Non è esattamente quello che ci si aspetterebbe da un blog di viaggi: la morte, oggi, è tabù. E poi cosa c’entra la gioia che i viaggi regalano con un concetto così pesante? A Roma poi, patria del gozzovigliare…
Io dico solo (ambasciator non porta pena): “Fratello, ricordati che devi morire”.
L’essenza dell’Appia Antica può essere riassunto con il motto dei frati trappisti, che usavano salutarsi così per mantenere i piedi per terra. Perché l’Appia Antica non è soltanto un’esplosione di tesori archeologico-naturalistici, ma anche una via mistica, un vero e proprio memento mori, data la quantità di sepolture che la percorrono da Roma a Brindisi.
Il bello è che non c’è nulla di macabro in tutto ciò. Siamo noi occidentali ad aver dimenticato la morte, una realtà ben presente invece nel cuore degli antichi Romani e non solo. Sono reduce da Minorca e anche sull’isola spagnola ho scoperto lo stretto legame tra vivi e morti, precisamente negli insegiamenti talaiotici, dove le sepolture distavano ben poco dalle abitazioni.
Se si lasciano da parte il profumo di erbe selvatiche e le ville sontuose, rimane un’aura di mistero, che tutta l’Appia Antica chiede sia decifrato. A partire dal Mausoleo di Cecilia Metella, dedicato alla moglie di Crasso, figlio del famoso Marco Licinio Crasso.
Spiritualità sull’Appia Antica
Per i Romani era importante dialogare con i morti. Le molteplici tombe disseminate sulla via servivano infatti a ricordare ai passanti di cogliere l’attimo.
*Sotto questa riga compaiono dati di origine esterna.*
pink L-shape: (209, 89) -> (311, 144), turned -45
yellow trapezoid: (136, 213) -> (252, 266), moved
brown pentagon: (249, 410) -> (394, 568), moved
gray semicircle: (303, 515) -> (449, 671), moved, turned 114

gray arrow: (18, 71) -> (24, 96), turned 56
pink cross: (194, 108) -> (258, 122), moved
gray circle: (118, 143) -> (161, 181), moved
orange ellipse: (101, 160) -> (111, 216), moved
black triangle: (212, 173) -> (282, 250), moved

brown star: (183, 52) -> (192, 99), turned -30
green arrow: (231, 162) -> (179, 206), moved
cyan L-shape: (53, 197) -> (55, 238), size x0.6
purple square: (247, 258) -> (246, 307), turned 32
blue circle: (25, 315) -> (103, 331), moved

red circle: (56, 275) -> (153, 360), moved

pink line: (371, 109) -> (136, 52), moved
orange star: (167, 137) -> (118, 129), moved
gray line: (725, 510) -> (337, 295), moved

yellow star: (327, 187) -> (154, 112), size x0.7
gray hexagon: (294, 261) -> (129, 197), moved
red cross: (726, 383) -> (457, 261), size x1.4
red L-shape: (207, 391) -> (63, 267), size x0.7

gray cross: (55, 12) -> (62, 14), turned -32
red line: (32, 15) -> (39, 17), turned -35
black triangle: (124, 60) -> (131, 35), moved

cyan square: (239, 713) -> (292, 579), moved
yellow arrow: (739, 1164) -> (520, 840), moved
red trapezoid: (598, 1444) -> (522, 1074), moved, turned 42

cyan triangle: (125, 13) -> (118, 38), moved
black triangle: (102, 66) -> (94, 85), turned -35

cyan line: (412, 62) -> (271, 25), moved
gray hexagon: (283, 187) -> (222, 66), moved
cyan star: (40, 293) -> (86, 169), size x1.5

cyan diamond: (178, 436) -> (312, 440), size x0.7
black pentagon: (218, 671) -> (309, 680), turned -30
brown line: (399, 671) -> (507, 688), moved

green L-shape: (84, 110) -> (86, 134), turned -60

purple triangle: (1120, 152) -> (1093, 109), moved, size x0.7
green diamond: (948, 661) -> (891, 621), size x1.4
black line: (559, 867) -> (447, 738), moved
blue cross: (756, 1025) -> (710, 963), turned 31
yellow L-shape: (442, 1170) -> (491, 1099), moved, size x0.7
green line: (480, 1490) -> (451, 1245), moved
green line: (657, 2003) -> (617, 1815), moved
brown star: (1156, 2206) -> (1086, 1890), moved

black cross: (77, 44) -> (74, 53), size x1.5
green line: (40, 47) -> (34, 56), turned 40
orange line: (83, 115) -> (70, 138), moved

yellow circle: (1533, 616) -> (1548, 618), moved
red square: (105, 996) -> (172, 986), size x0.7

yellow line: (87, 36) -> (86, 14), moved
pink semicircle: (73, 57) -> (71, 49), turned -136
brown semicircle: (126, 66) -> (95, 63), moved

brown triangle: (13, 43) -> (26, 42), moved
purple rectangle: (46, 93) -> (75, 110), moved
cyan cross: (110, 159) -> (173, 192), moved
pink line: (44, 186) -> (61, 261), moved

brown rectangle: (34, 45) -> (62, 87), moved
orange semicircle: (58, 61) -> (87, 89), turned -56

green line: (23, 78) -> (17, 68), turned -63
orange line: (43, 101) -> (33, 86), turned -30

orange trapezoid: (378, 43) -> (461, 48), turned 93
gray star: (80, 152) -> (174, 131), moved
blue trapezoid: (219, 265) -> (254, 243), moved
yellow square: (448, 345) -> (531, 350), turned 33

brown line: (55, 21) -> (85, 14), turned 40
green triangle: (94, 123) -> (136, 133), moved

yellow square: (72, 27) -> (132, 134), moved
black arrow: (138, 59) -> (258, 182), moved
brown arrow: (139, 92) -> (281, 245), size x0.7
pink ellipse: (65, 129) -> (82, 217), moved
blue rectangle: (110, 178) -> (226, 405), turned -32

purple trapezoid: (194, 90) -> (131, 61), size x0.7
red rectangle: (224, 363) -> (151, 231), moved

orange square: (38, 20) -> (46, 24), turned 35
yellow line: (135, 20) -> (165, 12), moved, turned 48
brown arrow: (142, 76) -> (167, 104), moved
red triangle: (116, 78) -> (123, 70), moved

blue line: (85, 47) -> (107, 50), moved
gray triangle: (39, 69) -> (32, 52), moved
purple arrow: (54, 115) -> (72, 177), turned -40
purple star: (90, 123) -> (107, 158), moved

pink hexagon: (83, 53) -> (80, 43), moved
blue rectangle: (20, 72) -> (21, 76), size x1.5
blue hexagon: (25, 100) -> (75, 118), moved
Circondati da tanti monumenti – come il Catrum Caetani e la Chiesa di San Nicola -, ci si sente catapultati non solo in un’altra epoca ma in tutt’altra realtà.
Le agavi crescono rigogliose ai piedi dei tanti ruderi, come la Torre di Capo di Bove. Le macchine imponenti e i loro passeggeri, generalmente altolocati, passano oggi indifferenti alla morte.
Gli antichi Romani avevano un altro modo di dimostrare il censo di appartenenza: loro riempivano le tombe di oggetti appartenuti al defunto, affinché nell’aldilà non ci fossero dubbi sulla sua provenienza.
Ora, sull’Appia Antica, si cammina torcendo il collo a destra e a sinistra per scorgere le antiche vestigia e non è improbabile che dal sottosuolo arrivi una vocina che sussurra all’orecchio “carpe diem”…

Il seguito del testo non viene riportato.